Date: January 5, 2020
Bible Text: Jeremiah 31:7-14, Ephesians 1:3-14 | Rev. David A. Douthett
What? What do you mean it's still Christmas? Yep, for a few more days it's Christmastide, until January 6. Personally, I'm really enjoying the ongoing comfort of Christ's appearing in these darkest days of winter. Any way, Christ also appears in our worship, which is what we're here to talk about. This Sunday's gospel lesson is one we've read and read and read lately, so we're going elsewhere. We'll look at the Old Testament and New Testament lessons. Both of these use very expressive and expansive language to describe God's acts of salvation and the degree to which God enjoys performing acts of salvation! Ain't that good news? Sometimes we talk like saving us was a tremendous burden for God, and it was, but these passages assure us that it was well worth it to God. That is also very comforting in these days when compassion and joy seem rare and unconnected. We'll look at God's good pleasure a little more this week, and we'll celebrate with holy communion, which seems very fitting.
Notes from the Preacher
This sermon ended up shaping a countercultural expression of the meaning of Christmas. It starts with the song, "The Twelve Days of Christmas," to show that December 25 is the beginning and not the end of Christmas. This got reinforced with thinking about decorations still being up and gifts still being enjoyed and even still being given and received. The focus then rolled to the difference between celebrating the birth of a baby and celebrating the salvation of humankind that the baby came to bring about.
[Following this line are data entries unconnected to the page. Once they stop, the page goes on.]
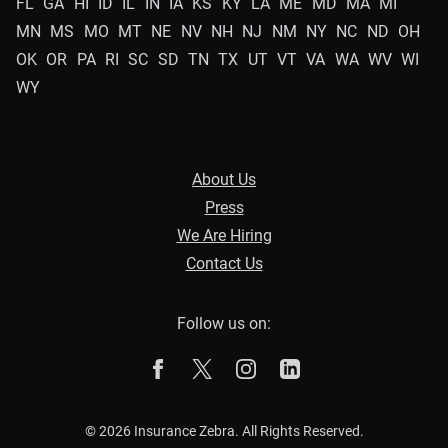
FL
GA
HI
ID
IL
IN
IA
KS
KY
LA
ME
MD
MA
MI
MN
MS
MO
MT
NE
NV
NH
NJ
NM
NY
NC
ND
OH
OK
OR
PA
RI
SC
SD
TN
TX
UT
VT
VA
WA
WV
WI
WY
About Us
Press
We Are Hiring
Contact Us
Follow us on:
The Zebra on Facebook
The Zebra on X
The Zebra on Instagram
The Zebra on Linked
© 2026 Insurance Zebra. All Rights Reserved.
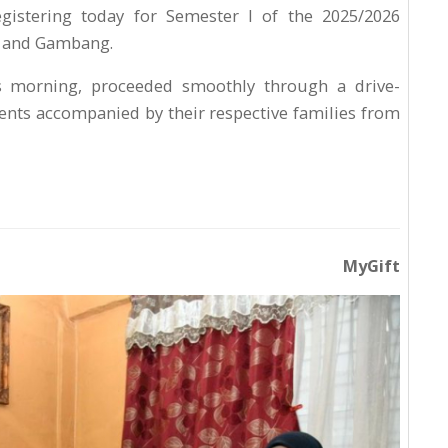
gistering today for Semester I of the 2025/2026
n and Gambang.
is morning, proceeded smoothly through a drive-
nts accompanied by their respective families from
MyGift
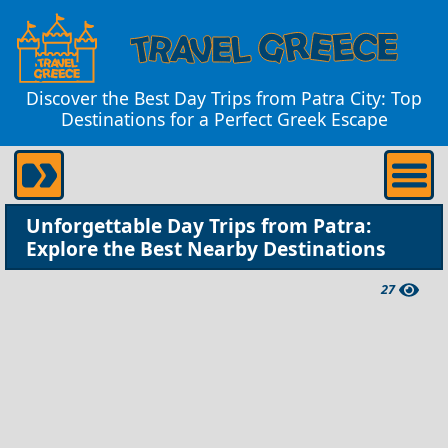
Discover the Best Day Trips from Patra City: Top
Destinations for a Perfect Greek Escape
Unforgettable Day Trips from Patra:
Explore the Best Nearby Destinations
27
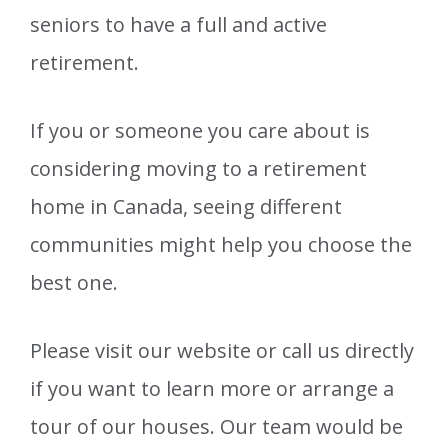
seniors to have a full and active
retirement.
If you or someone you care about is
considering moving to a retirement
home in Canada, seeing different
communities might help you choose the
best one.
Please visit our website or call us directly
if you want to learn more or arrange a
tour of our houses. Our team would be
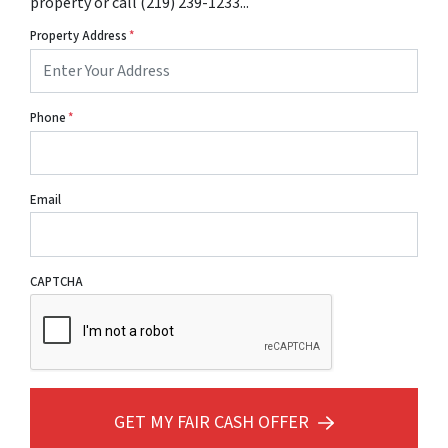
property or call (219) 239-1233...
Property Address
*
Phone
*
Email
CAPTCHA
GET MY FAIR CASH OFFER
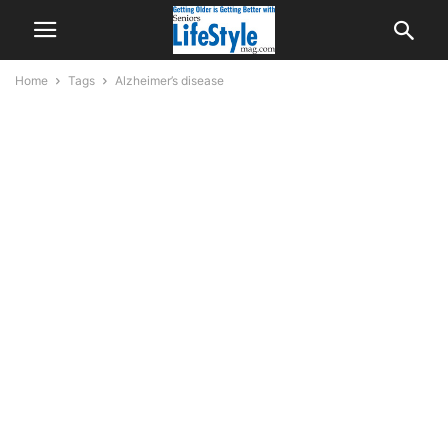
Home
Tags
Alzheimer’s disease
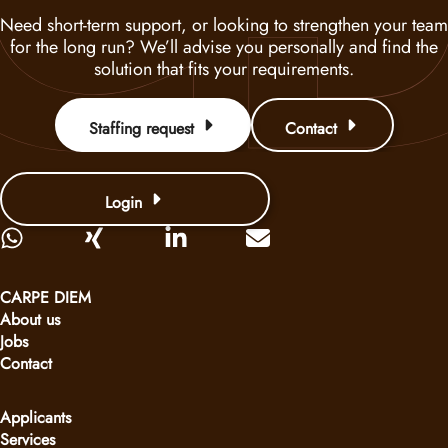
Need short-term support, or looking to strengthen your team
for the long run? We’ll advise you personally and find the
solution that fits your requirements.
Staffing request
Contact
Login
CARPE DIEM
About us
Jobs
Contact
Applicants
Services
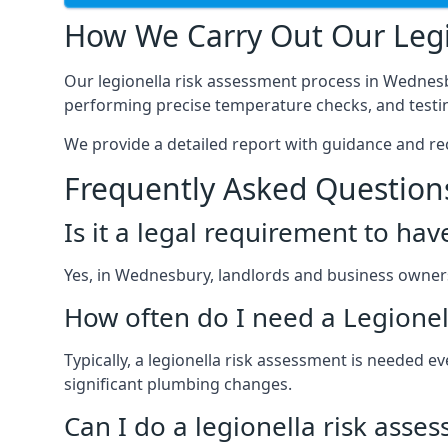
How We Carry Out Our Legi
Our legionella risk assessment process in Wednesb
performing precise temperature checks, and testin
We provide a detailed report with guidance and r
Frequently Asked Question
Is it a legal requirement to ha
Yes, in Wednesbury, landlords and business owners a
How often do I need a Legionel
Typically, a legionella risk assessment is needed
significant plumbing changes.
Can I do a legionella risk asse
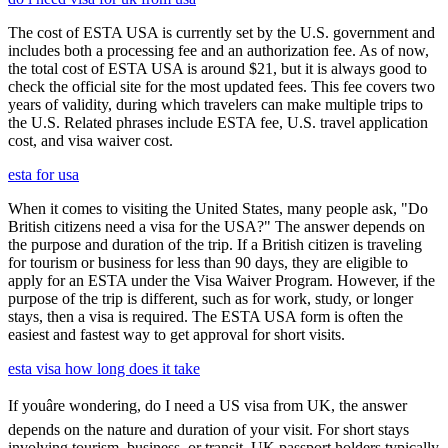
The cost of ESTA USA is currently set by the U.S. government and
includes both a processing fee and an authorization fee. As of now,
the total cost of ESTA USA is around $21, but it is always good to
check the official site for the most updated fees. This fee covers two
years of validity, during which travelers can make multiple trips to
the U.S. Related phrases include ESTA fee, U.S. travel application
cost, and visa waiver cost.
esta for usa
When it comes to visiting the United States, many people ask, "Do
British citizens need a visa for the USA?" The answer depends on
the purpose and duration of the trip. If a British citizen is traveling
for tourism or business for less than 90 days, they are eligible to
apply for an ESTA under the Visa Waiver Program. However, if the
purpose of the trip is different, such as for work, study, or longer
stays, then a visa is required. The ESTA USA form is often the
easiest and fastest way to get approval for short visits.
esta visa how long does it take
If youâre wondering, do I need a US visa from UK, the answer
depends on the nature and duration of your visit. For short stays
involving tourism, business, or transit, UK passport holders typically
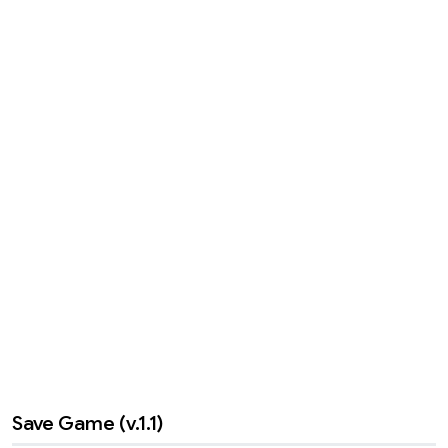
Save Game (v.1.1)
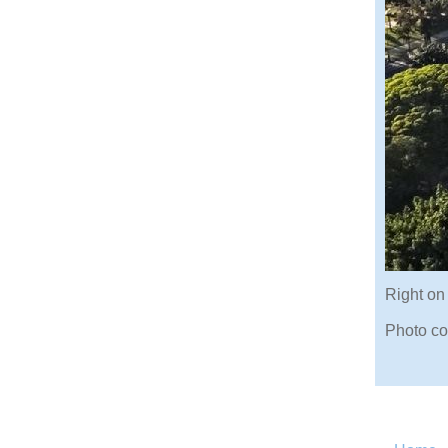
Right on
Photo co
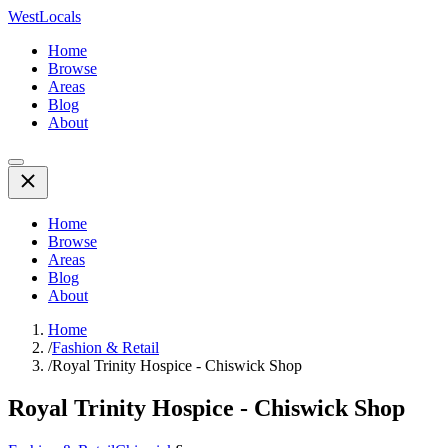
WestLocals
Home
Browse
Areas
Blog
About
Home
Browse
Areas
Blog
About
Home
/
Fashion & Retail
/
Royal Trinity Hospice - Chiswick Shop
Royal Trinity Hospice - Chiswick Shop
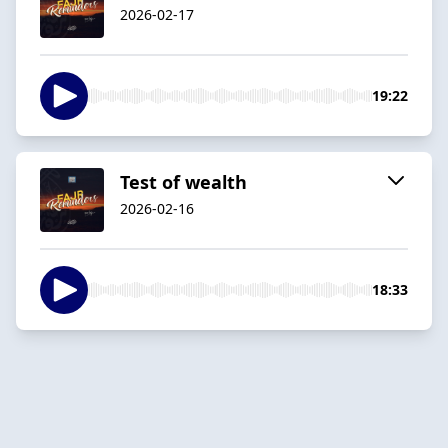
2026-02-17
19:22
Test of wealth
2026-02-16
18:33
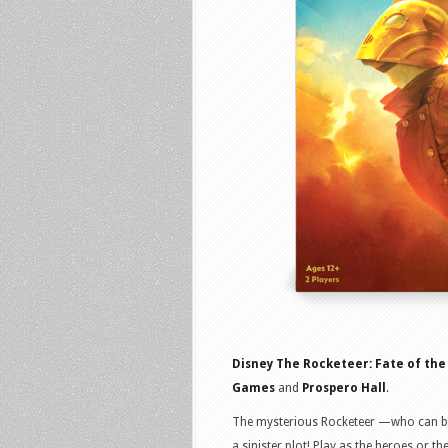
Disney The Rocketeer: Fate of the
Games
and
Prospero Hall
.
The mysterious Rocketeer —who can bl
a sinister plot! Play as the heroes or t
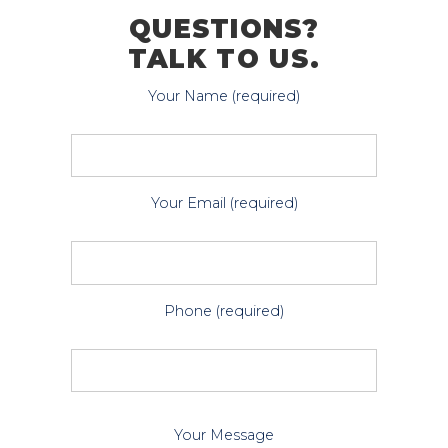
QUESTIONS?
TALK TO US.
Your Name (required)
Your Email (required)
Phone (required)
P
Your Message
l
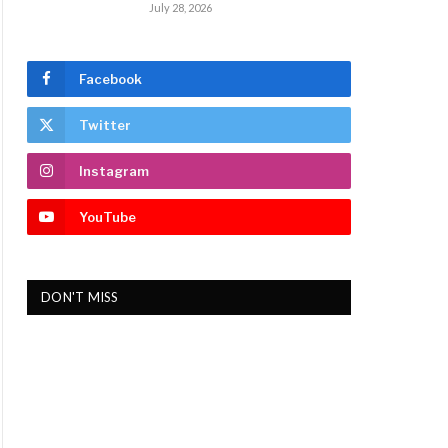
July 28, 2026
Facebook
Twitter
Instagram
YouTube
DON'T MISS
Here we compared the situation of the people of Israel/Judah who were brought back by God from exile (the natural consequence of their focus on power, wealth, and convenience instead of holiness, righteousness, mercy, and justice) with our own, and message from Ephesians 1, that it gives God great pleasure to save us from our sin. Again, we offered a broader understanding of salvation from sin that includes the sin of the whole community and nation and not just my personal misbehavior. As promised, God's gift of holy communion was lifted up as a way for us to experience the joy God takes in our salvation, even at great cost. This hopefully will grow in us a sense of gratitude such that we will also participate in the transformation of individual and culture that has its roots in the sacrificial love of Jesus Christ. That's it in a nutshell, if I recall correctly.